There were a variety of causes for this disastrous population decline, including the heavy labor required to build and maintain Mission San Carlos, unhealthy living conditions and inadequate diet provided by the missionaries, and the total domination and demoralization of an entire people (for additional information see, for example, Jackson 1994; Jackson and Castillo 1995; Cook 1943a, 1943b, 1976; Stodder 1986; Costo and Costo 1987; Walker and Johnson 2003, Sandos 2004).
These conditions made the effects of introduced diseases (including measles, smallpox, and syphilis), for which the Indians had no natural immunity, all the more devastating.
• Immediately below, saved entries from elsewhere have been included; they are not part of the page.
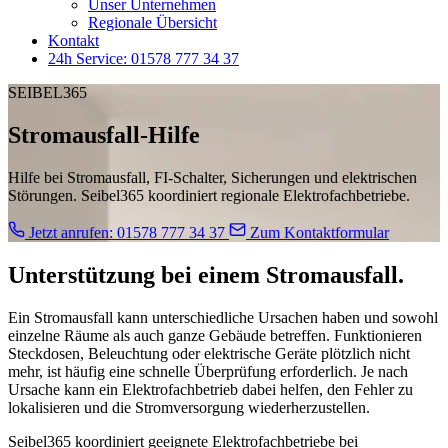
Unser Unternehmen
Regionale Übersicht
Kontakt
24h Service: 01578 777 34 37
SEIBEL365
Stromausfall-Hilfe
Hilfe bei Stromausfall, FI-Schalter, Sicherungen und elektrischen
Störungen. Seibel365 koordiniert regionale Elektrofachbetriebe.
Jetzt anrufen: 01578 777 34 37
Zum Kontaktformular
Unterstützung bei einem Stromausfall.
Ein Stromausfall kann unterschiedliche Ursachen haben und sowohl
einzelne Räume als auch ganze Gebäude betreffen. Funktionieren
Steckdosen, Beleuchtung oder elektrische Geräte plötzlich nicht
mehr, ist häufig eine schnelle Überprüfung erforderlich. Je nach
Ursache kann ein Elektrofachbetrieb dabei helfen, den Fehler zu
lokalisieren und die Stromversorgung wiederherzustellen.
Seibel365 koordiniert geeignete Elektrofachbetriebe bei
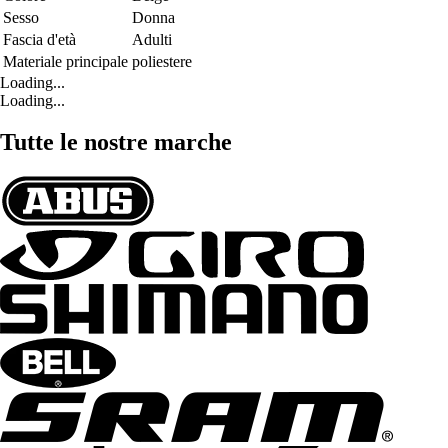
Sesso
Donna
Fascia d'età
Adulti
Materiale principale
poliestere
Loading...
Loading...
Tutte le nostre marche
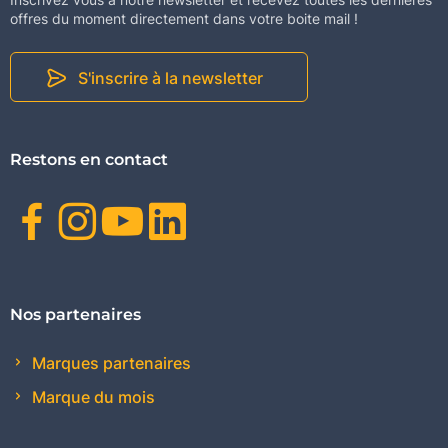
offres du moment directement dans votre boite mail !
S'inscrire à la newsletter
Restons en contact
Facebook
Instagram
Youtube
Linkedin
Nos partenaires
Marques partenaires
Marque du mois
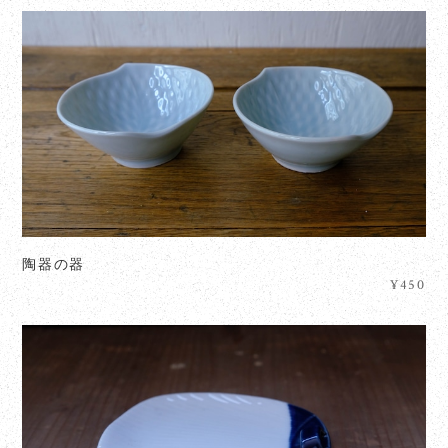
陶器の器
¥450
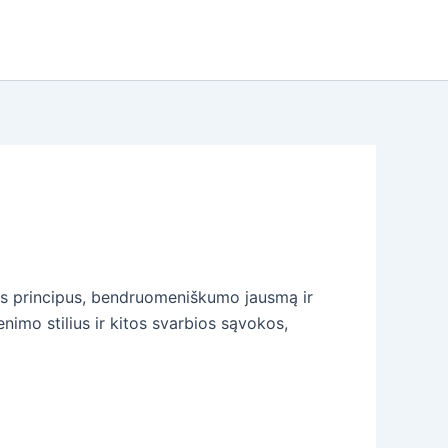
jos principus, bendruomeniškumo jausmą ir
nimo stilius ir kitos svarbios sąvokos,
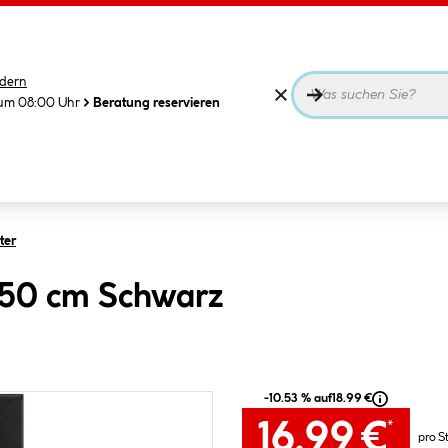
dern
 um 08:00 Uhr
Beratung reservieren
ter
50 cm Schwarz
-10.53 % auf
18.99 €
16.99 €
*
pro S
As the missions were disbanded in 1834, and in fact had been nearly powerless for years before that date, it would have been possible for Indians to have moved directly from the remote mountains to the newly settled ranchos, where they could have found employment as vaqueros (cowboys) or servants and lived with relatives who were no longer held at the missions. It is also possible that individuals released by the missions returned to their original homelands. However, because of the growing settlement of the upper Carmel Valley and adjacent mountains during the early American era, it is doubtful that any sizeable number of unbaptized Indians survived even in the remotest mountains after the 1850s, although perhaps a few individuals could have held out a little longer.
This brief overview of the Esselen is not designed to be detailed, but rather to serve as the briefest of introductions. For a much more detailed look at the Esselen, see our book The Esselen Indians of the Big Sur Country: The Land and the People (Coyote Press, 2004).